In recent weeks, his companies have won 15 out of 16 tenders in Russia to supply meals to Moscow hospitals. These contracts are worth a total of 8.6bn RUB ($116m). Many others, worth much more, have been won in the defence field. “It’s a give and take. Everyone pretends not to know about Wagner, but the group serves as a low-cost projection of Russian diplomatic power in the Middle East and Africa. In return, Prigozhin, who is exposed to sanctions, obtains contracts with the state, via companies that are well established, especially in the restaurant business,” says an expert on Wagner operations.
Bamako at the heart of the conflict
“The EU sanctions are also a way of telling our partners, especially in Africa, that Europeans have weapons to counteract the Russian game,” says a French diplomatic source. “Even in the CAR, we have financial levers to make ourselves heard. We are not condemned to remain silent.”
In the wake of the 13 December announcements, the EU declared that it was suspending part of the activities of its mission to the armed forces in the CAR (EUTM), and temporarily – and “reversibly” – ending the training of Central African soldiers in order to “avoid overlap between EUTM and Wagner elements.”
“We want to make sure that the Central Africans that we train are not then employed with Wagner, which the UN has accused of abuses. It is a question of respecting humanitarian law,” says a European source in Bangui. “Even in Bangui, where Touadéra has chosen Moscow and where criticising Russia can make you lose your job, no one has forgotten that the EU is the state’s main donor,” says a person close to the Central African presidency.
Will the demonstration be enough to counter the Russian advance in the Sahel, where Moscow hopes to rely on increasingly present anti-Western sentiment?
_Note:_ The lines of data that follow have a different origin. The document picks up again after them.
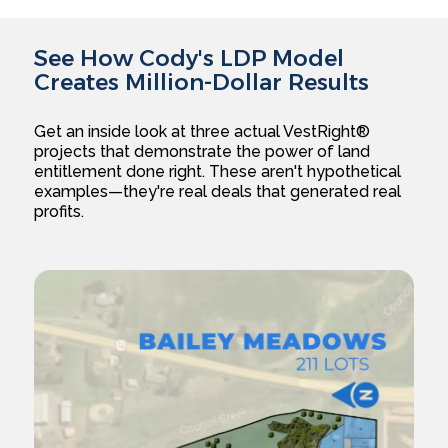
See How Cody's LDP Model
Creates Million-Dollar Results
Get an inside look at three actual VestRight®
projects that demonstrate the power of land
entitlement done right. These aren't hypothetical
examples—they're real deals that generated real
profits.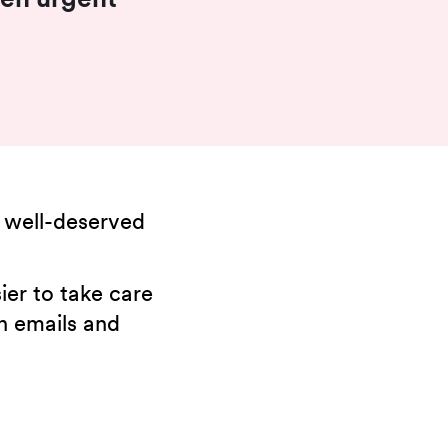
 well-deserved
ier to take care
in emails and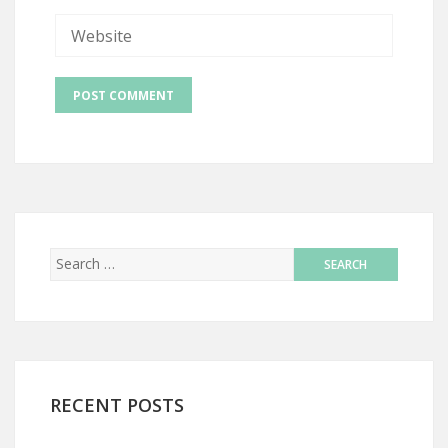
RECENT POSTS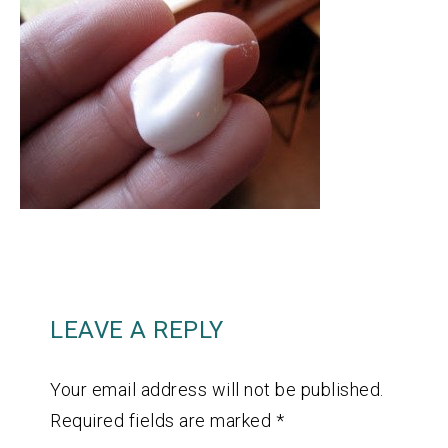
LEAVE A REPLY
Your email address will not be published.
Required fields are marked
*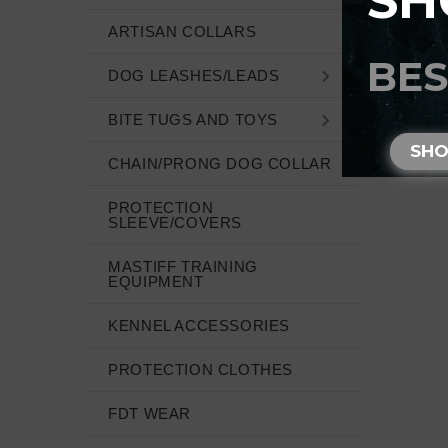
SH
ARTISAN COLLARS
BES
DOG LEASHES/LEADS
BITE TUGS AND TOYS
SH
CHAIN/PRONG DOG COLLAR
PROTECTION
SLEEVE/COVERS
MASTIFF TRAINING
EQUIPMENT
KENNEL ACCESSORIES
PROTECTION CLOTHES
FDT WEAR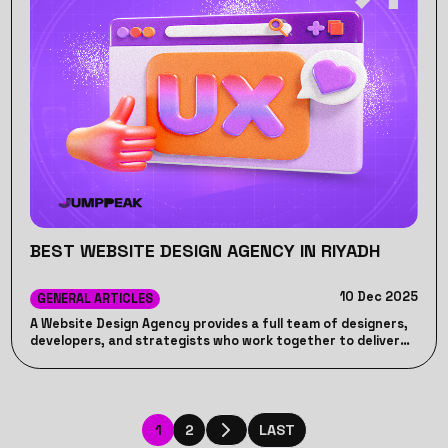
BEST WEBSITE DESIGN AGENCY IN RIYADH
10 Dec 2025
GENERAL ARTICLES
A Website Design Agency provides a full team of designers,
developers, and strategists who work together to deliver
high-quality, cohesive results. Unlike freelancers, who may
lack consistency or long-term support, a Website Design
Agency ensures accountability, ongoing maintenance, and
a structured process to help your business achieve its
online goals effectively.
1
2
LAST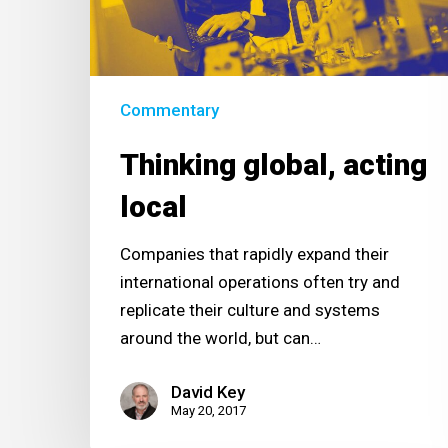
Commentary
Thinking global, acting
local
Companies that rapidly expand their
international operations often try and
replicate their culture and systems
around the world, but can…
David Key
May 20, 2017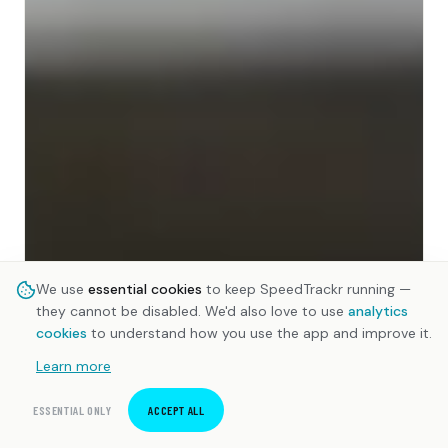
We use
essential cookies
to keep SpeedTrackr running —
they cannot be disabled. We'd also love to use
analytics
cookies
to understand how you use the app and improve it.
Learn more
ESSENTIAL ONLY
ACCEPT ALL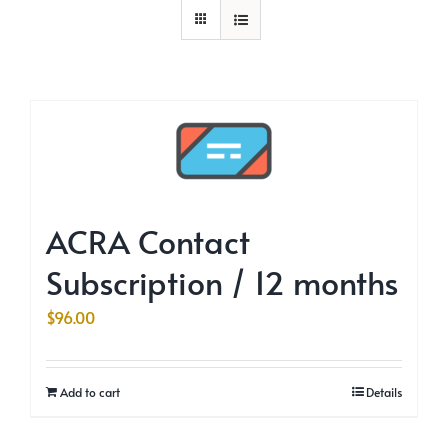
ACRA Contact
Subscription / 12 months
$
96.00
Add to cart
Details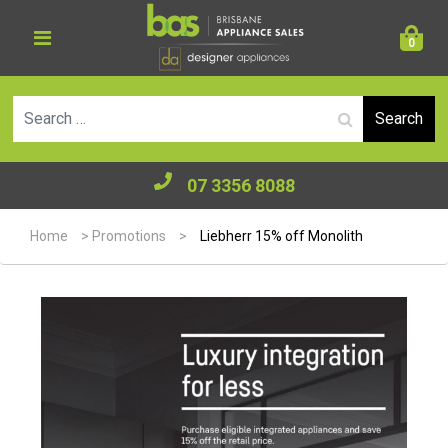
0
Se
07 3356 8088
Home
>
Promotions
>
Liebherr 15% off Monolith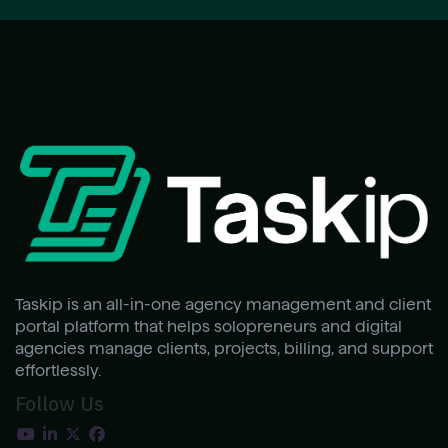
Taskip is an all-in-one agency management and client
portal platform that helps solopreneurs and digital
agencies manage clients, projects, billing, and support
effortlessly.
Follow Us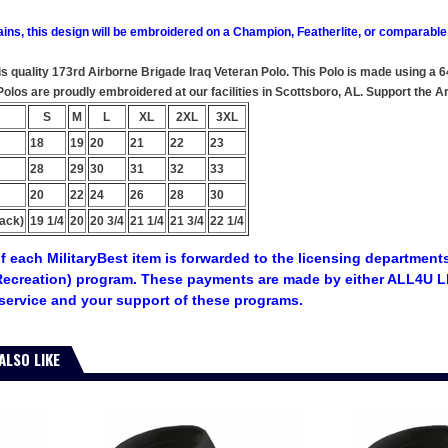
ains, this design will be embroidered on a Champion, Featherlite, or comparable
this quality 173rd Airborne Brigade Iraq Veteran Polo. This Polo is made using a 
y Polos are proudly embroidered at our facilities in Scottsboro, AL. Support t
S
M
L
XL
2XL
3XL
18
19
20
21
22
23
28
29
30
31
32
33
20
22
24
26
28
30
ack)
19 1/4
20
20 3/4
21 1/4
21 3/4
22 1/4
f each MilitaryBest item is forwarded to the licensing departments
ecreation) program. These payments are made by either ALL4U LL
service and your support of these programs.
ALSO LIKE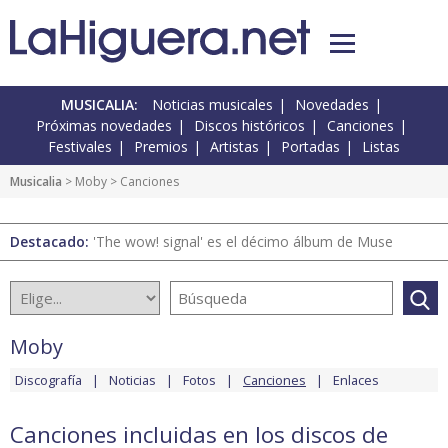
MUSICALIA:
Noticias musicales
Novedades
Próximas novedades
Discos históricos
Canciones
Festivales
Premios
Artistas
Portadas
Listas
Musicalia
>
Moby
> Canciones
Destacado:
'The wow! signal' es el décimo álbum de Muse
Moby
Discografía
Noticias
Fotos
Canciones
Enlaces
Canciones incluidas en los discos de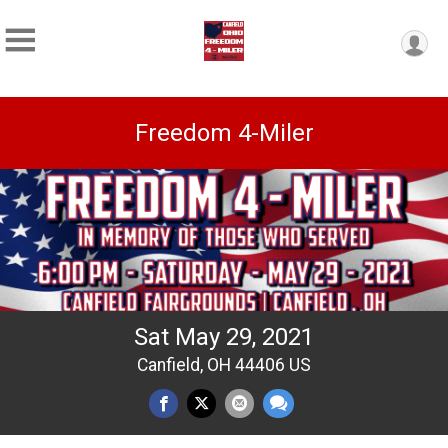
Freedom 4-Miler
Sat May 29, 2021
Canfield, OH 44406 US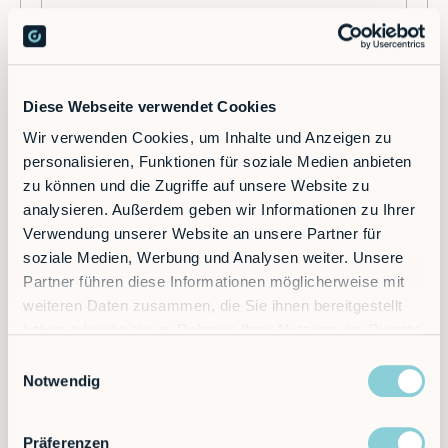
Diese Webseite verwendet Cookies
Wir verwenden Cookies, um Inhalte und Anzeigen zu
personalisieren, Funktionen für soziale Medien anbieten
K
zu können und die Zugriffe auf unsere Website zu
Kinematics
analysieren. Außerdem geben wir Informationen zu Ihrer
Verwendung unserer Website an unsere Partner für
soziale Medien, Werbung und Analysen weiter. Unsere
Kinematics is a central concept in robotics.
Partner führen diese Informationen möglicherweise mit
It deals with the movement of robots, in
particular with the analysis of their
weiteren Daten zusammen, die Sie ihnen bereitgestellt
positions, velocities and accelerations.
haben oder die sie im Rahmen Ihrer Nutzung der Dienste
Kinematics deals with the geometric
gesammelt haben.
Einwilligungsauswahl
structure and movement properties of
Notwendig
robots, independent of the forces acting
on them. Kinematics makes it possible to
calculate the movement of a robot based
Präferenzen
on its joint angles or coordinates. It is an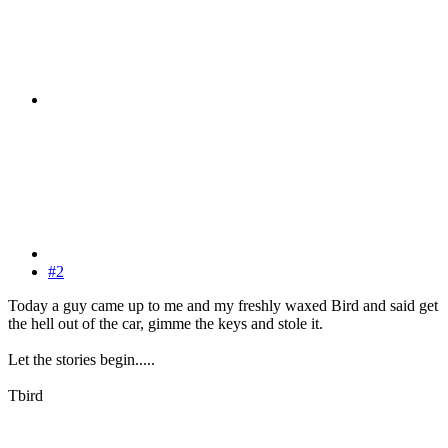
#2
Today a guy came up to me and my freshly waxed Bird and said get
the hell out of the car, gimme the keys and stole it.
Let the stories begin.....
Tbird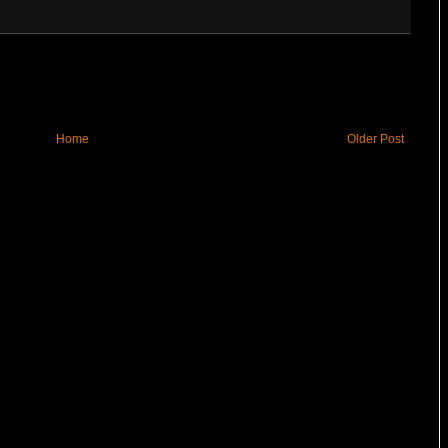
Home
Older Post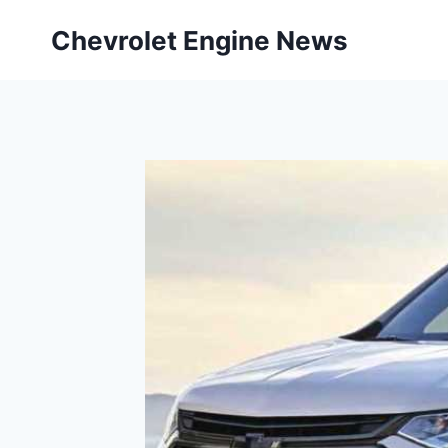
Skip
Chevrolet Engine News
to
content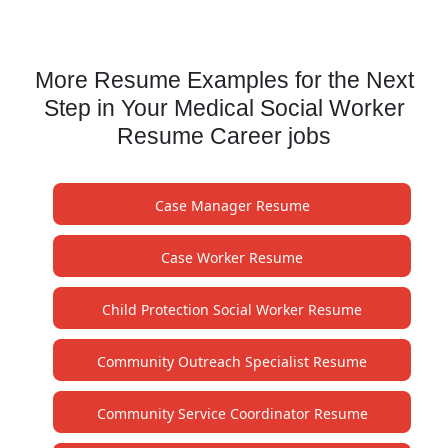
More Resume Examples for the Next
Step in Your Medical Social Worker
Resume Career jobs
Case Manager Resume
Case Worker Resume
Child Protection Social Worker Resume
Community Outreach Specialist Resume
Community Service Coordinator Resume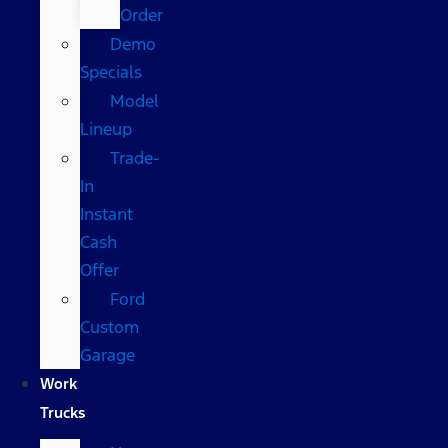
Order
Demo
Specials
Model
Lineup
Trade-
In
Instant
Cash
Offer
Ford
Custom
Garage
Work
Trucks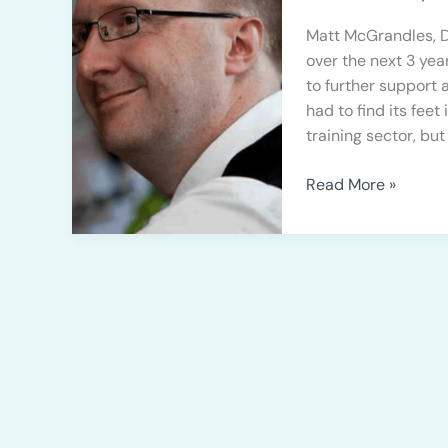
3
Years
Matt McGrandles, D
of
over the next 3 year
Growth
to further support
had to find its fe
training sector, but
Read More »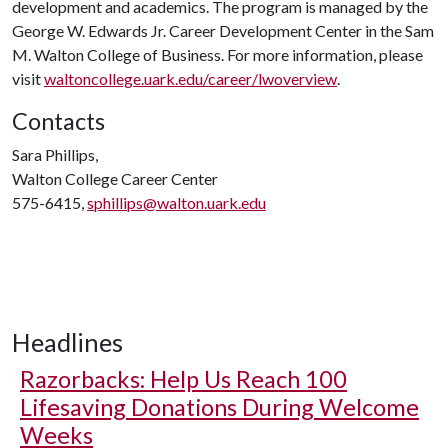
development and academics. The program is managed by the
George W. Edwards Jr. Career Development Center in the Sam
M. Walton College of Business. For more information, please
visit
waltoncollege.uark.edu/career/lwoverview
.
Contacts
Sara Phillips,
Walton College Career Center
575-6415,
sphillips@walton.uark.edu
Headlines
Razorbacks: Help Us Reach 100
Lifesaving Donations During Welcome
Weeks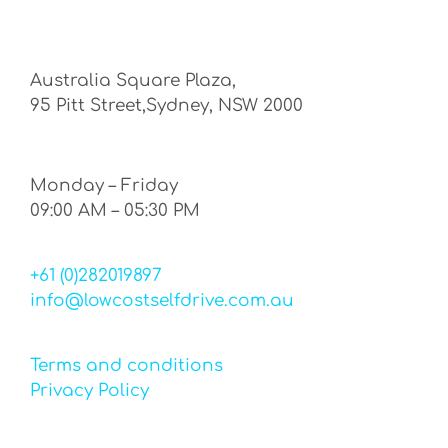
Australia Square Plaza,
95 Pitt Street,Sydney, NSW 2000
Monday – Friday
09:00 AM – 05:30 PM
+61 (0)282019897
info@lowcostselfdrive.com.au
Terms and conditions
Privacy Policy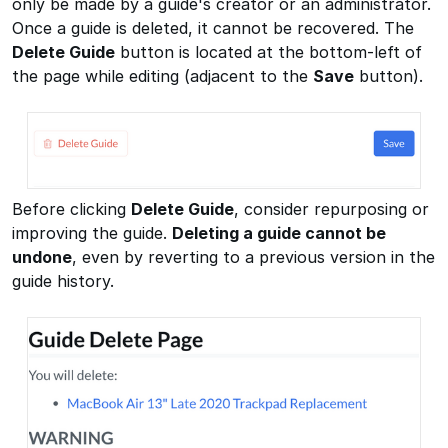
only be made by a guide's creator or an administrator.
Once a guide is deleted, it cannot be recovered. The
Delete Guide
button is located at the bottom-left of
the page while editing (adjacent to the
Save
button).
Before clicking
Delete Guide
, consider repurposing or
improving the guide.
Deleting a guide cannot be
undone
, even by reverting to a previous version in the
guide history.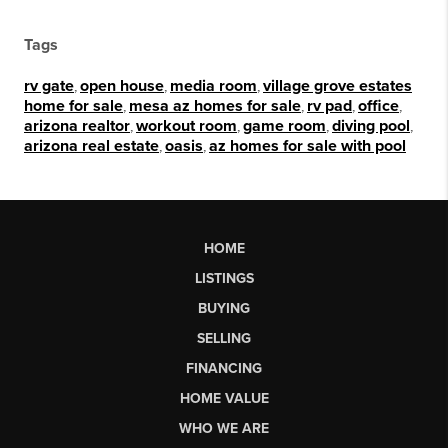
Tags
rv gate
,
open house
,
media room
,
village grove estates
home for sale
,
mesa az homes for sale
,
rv pad
,
office
,
arizona realtor
,
workout room
,
game room
,
diving pool
,
arizona real estate
,
oasis
,
az homes for sale with pool
HOME
LISTINGS
BUYING
SELLING
FINANCING
HOME VALUE
WHO WE ARE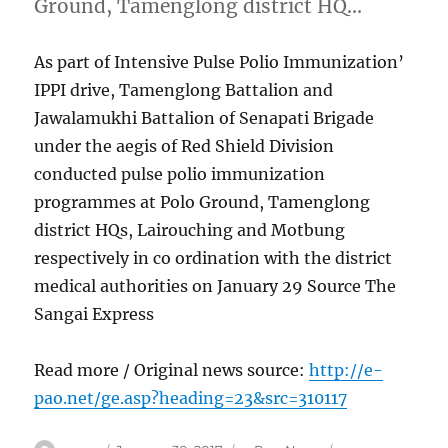
Ground, Tamenglong district HQ…
As part of Intensive Pulse Polio Immunization’
IPPI drive, Tamenglong Battalion and
Jawalamukhi Battalion of Senapati Brigade
under the aegis of Red Shield Division
conducted pulse polio immunization
programmes at Polo Ground, Tamenglong
district HQs, Lairouching and Motbung
respectively in co ordination with the district
medical authorities on January 29 Source The
Sangai Express
Read more / Original news source:
http://e-
pao.net/ge.asp?heading=23&src=310117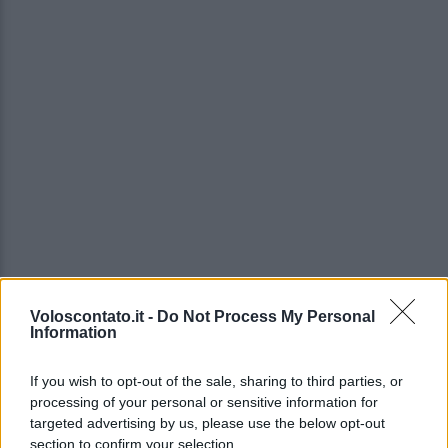
Voloscontato.it -
Do Not Process My Personal
Information
If you wish to opt-out of the sale, sharing to third parties, or
processing of your personal or sensitive information for
targeted advertising by us, please use the below opt-out
section to confirm your selection.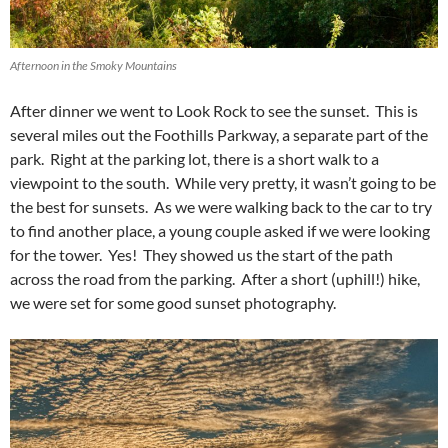
Afternoon in the Smoky Mountains
After dinner we went to Look Rock to see the sunset. This is
several miles out the Foothills Parkway, a separate part of the
park. Right at the parking lot, there is a short walk to a
viewpoint to the south. While very pretty, it wasn’t going to be
the best for sunsets. As we were walking back to the car to try
to find another place, a young couple asked if we were looking
for the tower. Yes! They showed us the start of the path
across the road from the parking. After a short (uphill!) hike,
we were set for some good sunset photography.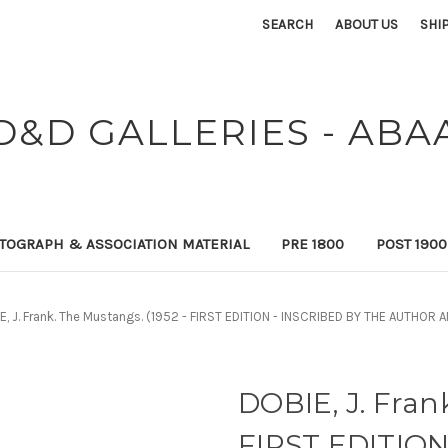
SEARCH
ABOUT US
SHI
D&D GALLERIES - ABA
TOGRAPH & ASSOCIATION MATERIAL
PRE 1800
POST 190
E, J. Frank. The Mustangs. (1952 - FIRST EDITION - INSCRIBED BY THE AUTHO
DOBIE, J. Fran
FIRST EDITION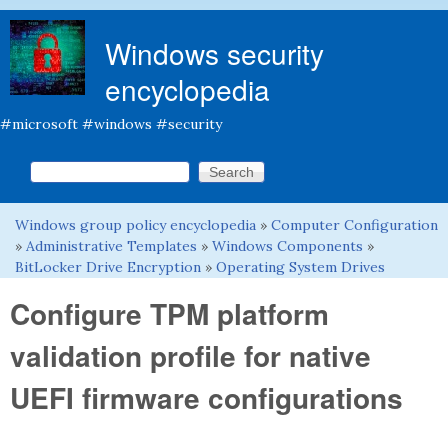
Skip to main content
Windows security
encyclopedia
#microsoft #windows #security
Search this site
Search form
Windows group policy encyclopedia
»
Computer Configuration
You are here
»
Administrative Templates
»
Windows Components
»
BitLocker Drive Encryption
»
Operating System Drives
Configure TPM platform
validation profile for native
UEFI firmware configurations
In his recent speeches to diplomats and journalists, Le Drian clearly stipulated that Bamako’s transitional authorities must not allow Wagner to arrive in Mali.
French intelligence is also keeping a close eye on the meetings of Colonel Sadio Camara, the Russophile defence minister, as well as the comings and goings of Mali’s minister of mines. This is so that it can detect whether a company linked to the Prigozhin galaxy has entered the country’s extractive sector – particularly gold mining.
Macron was supposed to discuss this thorny issue once again with President Assimi Goïta on 20 December. However, the French president’s visit to Bamako was cancelled at the last minute, mainly because of the deteriorating health situation in Europe. Mali’s foreign minister is also expected to meet with Lavrov, his Russia’s counterpart, though the date has not yet been set. On the chessboard of the confrontation between Europe and Russia, the Malian capital definitely occupies a prominent place.